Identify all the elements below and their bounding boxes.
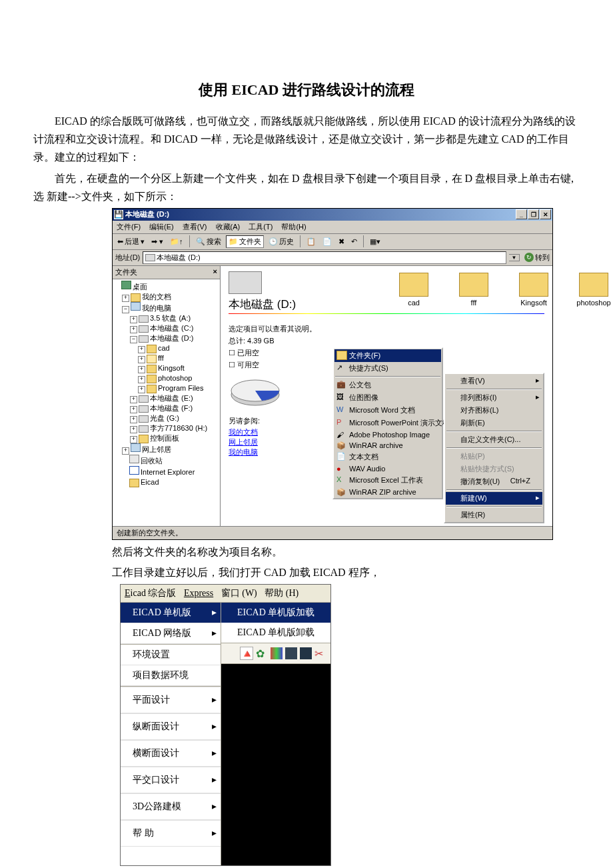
- drive-icon: 💾: [114, 210, 123, 219]
- eicad-left-top: EICAD 单机版▸ EICAD 网络版▸: [121, 603, 221, 644]
- tool-icon-3[interactable]: [271, 647, 283, 659]
- history-button[interactable]: 🕒历史: [267, 236, 296, 247]
- profile-design[interactable]: 纵断面设计▸: [121, 713, 221, 740]
- copy-button[interactable]: 📄: [320, 237, 334, 247]
- new-briefcase[interactable]: 💼公文包: [334, 379, 441, 391]
- plane-design[interactable]: 平面设计▸: [121, 687, 221, 713]
- eicad-submenu[interactable]: EICAD 单机版加载 EICAD 单机版卸载: [221, 603, 330, 643]
- drive-tip: 选定项目可以查看其说明。: [229, 324, 544, 334]
- ctx-refresh[interactable]: 刷新(E): [446, 417, 542, 429]
- titlebar[interactable]: 💾 本地磁盘 (D:) _ ❐ ✕: [113, 209, 552, 221]
- eicad-network[interactable]: EICAD 网络版▸: [121, 623, 221, 644]
- address-dropdown[interactable]: ▼: [509, 254, 520, 261]
- close-button[interactable]: ✕: [540, 209, 551, 219]
- eicad-load[interactable]: EICAD 单机版加载: [221, 603, 330, 623]
- tree-pane: 文件夹× 桌面 +我的文档 −我的电脑 +3.5 软盘 (A:) +本地磁盘 (…: [113, 266, 221, 526]
- menu-window[interactable]: 窗口 (W): [221, 588, 257, 598]
- minimize-button[interactable]: _: [516, 209, 527, 219]
- new-submenu[interactable]: 文件夹(F) ↗快捷方式(S) 💼公文包 🖼位图图像 WMicrosoft Wo…: [332, 347, 443, 499]
- tool-icon-1[interactable]: 🔺: [240, 647, 253, 660]
- folder-photoshop[interactable]: photoshop: [574, 273, 613, 315]
- new-word[interactable]: WMicrosoft Word 文档: [334, 404, 441, 417]
- eicad-menubar[interactable]: Eicad Eicad 综合版综合版 Express 窗口 (W) 帮助 (H): [121, 585, 330, 603]
- move-button[interactable]: 📋: [305, 237, 318, 247]
- maximize-button[interactable]: ❐: [528, 209, 539, 219]
- 3d-road-model[interactable]: 3D公路建模▸: [121, 793, 221, 820]
- intersection-design[interactable]: 平交口设计▸: [121, 767, 221, 793]
- menubar[interactable]: 文件(F) 编辑(E) 查看(V) 收藏(A) 工具(T) 帮助(H): [113, 221, 552, 234]
- crosssection-design[interactable]: 横断面设计▸: [121, 740, 221, 767]
- paragraph-2: 首先，在硬盘的一个分区上新建一个文件夹，如在 D 盘根目录下创建一个项目目录，在…: [33, 169, 580, 205]
- folder-tree[interactable]: 桌面 +我的文档 −我的电脑 +3.5 软盘 (A:) +本地磁盘 (C:) −…: [113, 279, 220, 489]
- new-bitmap[interactable]: 🖼位图图像: [334, 391, 441, 404]
- new-psd[interactable]: 🖌Adobe Photoshop Image: [334, 429, 441, 440]
- tree-header: 文件夹: [115, 267, 137, 277]
- eicad-left-bot: 平面设计▸ 纵断面设计▸ 横断面设计▸ 平交口设计▸ 3D公路建模▸ 帮 助▸: [121, 686, 221, 847]
- undo-button[interactable]: ↶: [349, 237, 359, 247]
- tool-icon-5[interactable]: [300, 647, 312, 659]
- env-settings[interactable]: 环境设置: [121, 645, 221, 665]
- menu-file[interactable]: 文件(F): [117, 223, 141, 231]
- eicad-unload[interactable]: EICAD 单机版卸载: [221, 623, 330, 643]
- new-zip[interactable]: 📦WinRAR ZIP archive: [334, 487, 441, 497]
- content-pane[interactable]: 本地磁盘 (D:) 选定项目可以查看其说明。 总计: 4.39 GB ☐ 已用空…: [221, 266, 552, 526]
- menu-view[interactable]: 查看(V): [183, 223, 207, 231]
- address-label: 地址(D): [115, 253, 140, 263]
- tool-icon-2[interactable]: ✿: [256, 647, 268, 659]
- new-folder-item[interactable]: 文件夹(F): [334, 349, 441, 362]
- ctx-align[interactable]: 对齐图标(L): [446, 404, 542, 417]
- menu-express[interactable]: Express: [184, 588, 213, 598]
- delete-button[interactable]: ✖: [336, 237, 346, 247]
- go-button[interactable]: ↻转到: [524, 253, 550, 263]
- search-button[interactable]: 🔍搜索: [194, 236, 223, 247]
- new-ppt[interactable]: PMicrosoft PowerPoint 演示文稿: [334, 417, 441, 429]
- ctx-undo[interactable]: 撤消复制(U)Ctrl+Z: [446, 475, 542, 488]
- tool-icon-4[interactable]: [285, 647, 297, 659]
- tree-close-icon[interactable]: ×: [213, 267, 217, 277]
- menu-tools[interactable]: 工具(T): [249, 223, 273, 231]
- menu-fav[interactable]: 收藏(A): [216, 223, 241, 231]
- new-wav[interactable]: ●WAV Audio: [334, 463, 441, 474]
- cad-viewport[interactable]: [221, 664, 330, 865]
- status-bar: 创建新的空文件夹。: [113, 526, 552, 539]
- project-data-env[interactable]: 项目数据环境: [121, 665, 221, 686]
- new-excel[interactable]: XMicrosoft Excel 工作表: [334, 474, 441, 487]
- eicad-standalone[interactable]: EICAD 单机版▸: [121, 603, 221, 623]
- ctx-view[interactable]: 查看(V)▸: [446, 375, 542, 387]
- pie-icon: [229, 376, 282, 409]
- ctx-arrange[interactable]: 排列图标(I)▸: [446, 391, 542, 404]
- folder-cad[interactable]: cad: [394, 273, 434, 315]
- new-txt[interactable]: 📄文本文档: [334, 451, 441, 463]
- context-menu[interactable]: 查看(V)▸ 排列图标(I)▸ 对齐图标(L) 刷新(E) 自定义文件夹(C).…: [444, 373, 544, 523]
- drive-total: 总计: 4.39 GB: [229, 336, 544, 346]
- paragraph-4: 工作目录建立好以后，我们打开 CAD 加载 EICAD 程序，: [112, 563, 580, 581]
- up-button[interactable]: 📁↑: [168, 237, 185, 247]
- toolbar: ⬅ 后退 ▾ ➡ ▾ 📁↑ 🔍搜索 📁文件夹 🕒历史 📋 📄 ✖ ↶ ▦▾: [113, 234, 552, 250]
- ctx-properties[interactable]: 属性(R): [446, 509, 542, 521]
- tool-icon-6[interactable]: ✂: [314, 647, 326, 659]
- paragraph-1: EICAD 的综合版既可做路线，也可做立交，而路线版就只能做路线，所以使用 EI…: [33, 112, 580, 167]
- menu-help[interactable]: 帮助(H): [281, 223, 306, 231]
- new-shortcut-item[interactable]: ↗快捷方式(S): [334, 362, 441, 375]
- ctx-paste: 粘贴(P): [446, 450, 542, 463]
- folders-button[interactable]: 📁文件夹: [226, 235, 264, 248]
- menu-edit[interactable]: 编辑(E): [149, 223, 174, 231]
- folder-kingsoft[interactable]: Kingsoft: [514, 273, 554, 315]
- eicad-menu-window: Eicad Eicad 综合版综合版 Express 窗口 (W) 帮助 (H)…: [120, 584, 331, 866]
- address-input[interactable]: 本地磁盘 (D:): [143, 251, 506, 264]
- doc-title: 使用 EICAD 进行路线设计的流程: [33, 80, 580, 100]
- folder-fff[interactable]: fff: [454, 273, 494, 315]
- address-bar: 地址(D) 本地磁盘 (D:) ▼ ↻转到: [113, 250, 552, 266]
- help[interactable]: 帮 助▸: [121, 820, 221, 847]
- views-button[interactable]: ▦▾: [368, 237, 382, 247]
- ctx-custom[interactable]: 自定义文件夹(C)...: [446, 433, 542, 446]
- drive-large-icon: [229, 271, 262, 294]
- back-button[interactable]: ⬅ 后退 ▾: [115, 236, 147, 247]
- menu-help[interactable]: 帮助 (H): [265, 588, 299, 598]
- forward-button[interactable]: ➡ ▾: [149, 237, 165, 247]
- ctx-paste-shortcut: 粘贴快捷方式(S): [446, 463, 542, 475]
- menu-eicad[interactable]: Eicad Eicad 综合版综合版: [125, 588, 176, 598]
- new-rar[interactable]: 📦WinRAR archive: [334, 440, 441, 451]
- ctx-new[interactable]: 新建(W)▸: [446, 492, 542, 505]
- explorer-window: 💾 本地磁盘 (D:) _ ❐ ✕ 文件(F) 编辑(E) 查看(V) 收藏(A…: [112, 208, 553, 540]
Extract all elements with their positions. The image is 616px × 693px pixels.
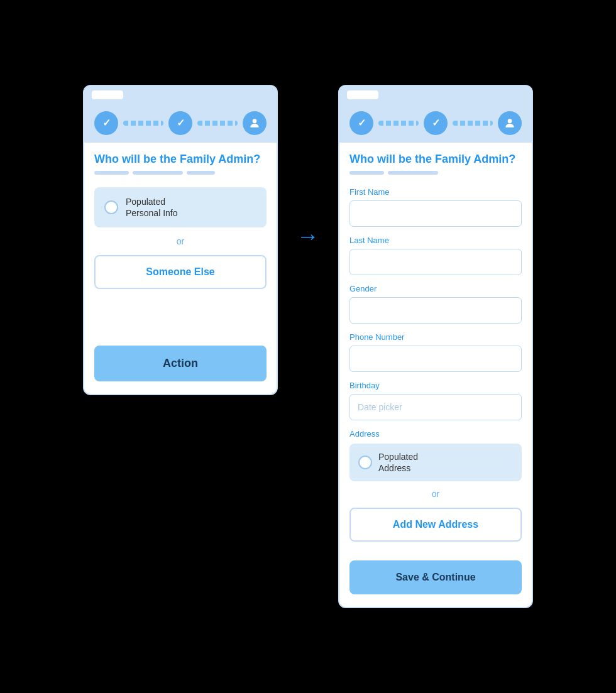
right-stepper: ✓ ✓ <box>339 104 532 143</box>
subtitle-line-1 <box>94 171 129 175</box>
personal-info-text: Populated Personal Info <box>126 196 178 219</box>
phone-number-input[interactable] <box>349 346 522 372</box>
first-name-input[interactable] <box>349 200 522 227</box>
address-option-text: Populated Address <box>378 451 418 474</box>
right-avatar-icon <box>498 111 522 135</box>
right-step-1: ✓ <box>349 111 373 135</box>
address-label: Address <box>349 429 522 439</box>
flow-arrow: → <box>297 223 319 249</box>
right-page-title: Who will be the Family Admin? <box>349 153 522 166</box>
gender-label: Gender <box>349 284 522 293</box>
left-check-1-icon: ✓ <box>102 117 111 129</box>
left-subtitle <box>94 171 267 175</box>
last-name-input[interactable] <box>349 249 522 275</box>
left-status-bar <box>84 86 277 104</box>
right-subtitle-line-1 <box>349 171 384 175</box>
left-step-1: ✓ <box>94 111 118 135</box>
left-status-pill <box>92 90 123 99</box>
svg-point-0 <box>253 119 257 123</box>
first-name-label: First Name <box>349 187 522 197</box>
date-picker-input[interactable]: Date picker <box>349 394 522 420</box>
svg-point-1 <box>508 119 512 123</box>
birthday-label: Birthday <box>349 381 522 390</box>
right-status-pill <box>347 90 378 99</box>
right-subtitle <box>349 171 522 175</box>
scene: ✓ ✓ Who will be the Family Admin? <box>58 47 558 646</box>
right-check-1-icon: ✓ <box>358 117 366 129</box>
right-subtitle-line-2 <box>388 171 438 175</box>
populated-address-option[interactable]: Populated Address <box>349 444 522 481</box>
personal-info-radio[interactable] <box>104 200 118 214</box>
right-check-2-icon: ✓ <box>432 117 440 129</box>
left-stepper: ✓ ✓ <box>84 104 277 143</box>
right-step-2: ✓ <box>424 111 448 135</box>
left-step-line-2 <box>197 121 238 126</box>
right-status-bar <box>339 86 532 104</box>
add-new-address-button[interactable]: Add New Address <box>349 508 522 542</box>
left-spacer <box>94 308 267 346</box>
gender-input[interactable] <box>349 297 522 324</box>
phone-number-label: Phone Number <box>349 332 522 342</box>
populated-personal-info-option[interactable]: Populated Personal Info <box>94 187 267 227</box>
left-page-title: Who will be the Family Admin? <box>94 153 267 166</box>
date-picker-placeholder: Date picker <box>358 402 402 412</box>
right-or-divider: or <box>349 489 522 499</box>
right-step-line-2 <box>453 121 493 126</box>
left-check-2-icon: ✓ <box>177 117 185 129</box>
save-continue-button[interactable]: Save & Continue <box>349 560 522 594</box>
right-step-line-1 <box>378 121 419 126</box>
action-button[interactable]: Action <box>94 346 267 381</box>
someone-else-button[interactable]: Someone Else <box>94 255 267 289</box>
address-radio[interactable] <box>358 456 372 469</box>
left-or-divider: or <box>94 236 267 246</box>
arrow-container: → <box>297 85 319 249</box>
left-phone-body: Who will be the Family Admin? Populated … <box>84 143 277 394</box>
subtitle-line-2 <box>133 171 183 175</box>
left-step-line-1 <box>123 121 163 126</box>
left-phone: ✓ ✓ Who will be the Family Admin? <box>83 85 278 395</box>
left-avatar-icon <box>243 111 267 135</box>
right-phone: ✓ ✓ Who will be the Family Admin? Fi <box>338 85 533 608</box>
left-step-2: ✓ <box>168 111 192 135</box>
last-name-label: Last Name <box>349 236 522 245</box>
right-phone-body: Who will be the Family Admin? First Name… <box>339 143 532 607</box>
subtitle-line-3 <box>187 171 215 175</box>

**Description of the task**
How many lines in the records contain the word "自定义文件夹"? Answer with the number alone.

**Exercise result**
2